School of Data Science, Fudan University, 220 Handan Rd., Shanghai, 200433, China.
Comput Biol Med. 2024 Aug;178:108768. doi: 10.1016/j.compbiomed.2024.108768. Epub 2024 Jun 26.
Biomedical knowledge graphs (KGs) serve as comprehensive data repositories that contain rich information about nodes and edges, providing modeling capabilities for complex relationships among biological entities. Many approaches either learn node features through traditional machine learning methods, or leverage graph neural networks (GNNs) to directly learn features of target nodes in the biomedical KGs and utilize them for downstream tasks. Motivated by the pre-training technique in natural language processing (NLP), we propose a framework named PT-KGNN (Pre-Training the biomedical KG with GNNs) to learn embeddings of nodes in a broader context by applying GNNs on the biomedical KG. We design several experiments to evaluate the effectivity of our proposed framework and the impact of the scale of KGs. The results of tasks consistently improve as the scale of the biomedical KG used for pre-training increases. Pre-training on large-scale biomedical KGs significantly enhances the drug-drug interaction (DDI) and drug-disease association (DDA) prediction performance on the independent dataset. The embeddings derived from a larger biomedical KG have demonstrated superior performance compared to those obtained from a smaller KG. By applying pre-training techniques on biomedical KGs, rich semantic and structural information can be learned, leading to enhanced performance on downstream tasks. it is evident that pre-training techniques hold tremendous potential and wide-ranging applications in bioinformatics.

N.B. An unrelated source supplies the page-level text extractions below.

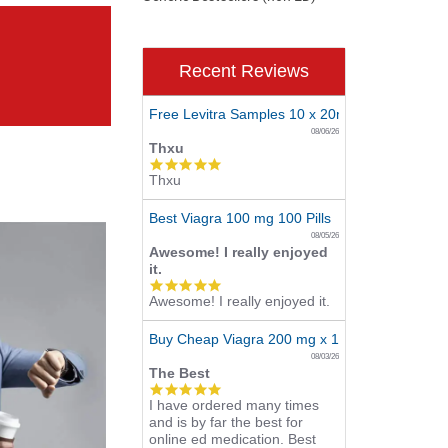
Recent Reviews
Free Levitra Samples 10 x 20mg
08/06/26
Thxu
5.0
Thxu
star
rating
Best Viagra 100 mg 100 Pills
08/05/26
Awesome! I really enjoyed
it.
5.0
Awesome! I really enjoyed it.
star
rating
Buy Cheap Viagra 200 mg x 10 Tablets
08/03/26
The Best
5.0
I have ordered many times
star
and is by far the best for
rating
online ed medication. Best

生物医学知识图谱 (KG) 作为综合性数据存储库,包含有关节点和边的丰富信息,为生物实体之间的复杂关系提供建模能力。许多方法要么通过传统的机器学习方法学习节点特征,要么利用图神经网络 (GNN) 直接学习生物医学 KG 中目标节点的特征,并将其用于下游任务。受自然语言处理 (NLP) 中的预训练技术的启发,我们提出了一个名为 PT-KGNN(使用 GNN 对生物医学 KG 进行预训练)的框架,通过在生物医学 KG 上应用 GNN 来在更广泛的上下文中学习节点的嵌入。我们设计了几个实验来评估我们提出的框架的有效性和 KG 规模的影响。随着用于预训练的生物医学 KG 规模的增加,任务的结果一致得到改善。在独立数据集上,大规模生物医学 KG 的预训练显著提高了药物-药物相互作用 (DDI) 和药物-疾病关联 (DDA) 预测性能。来自更大生物医学 KG 的嵌入表现优于来自较小 KG 的嵌入。通过在生物医学 KG 上应用预训练技术,可以学习丰富的语义和结构信息,从而提高下游任务的性能。显然,预训练技术在生物信息学中具有巨大的潜力和广泛的应用。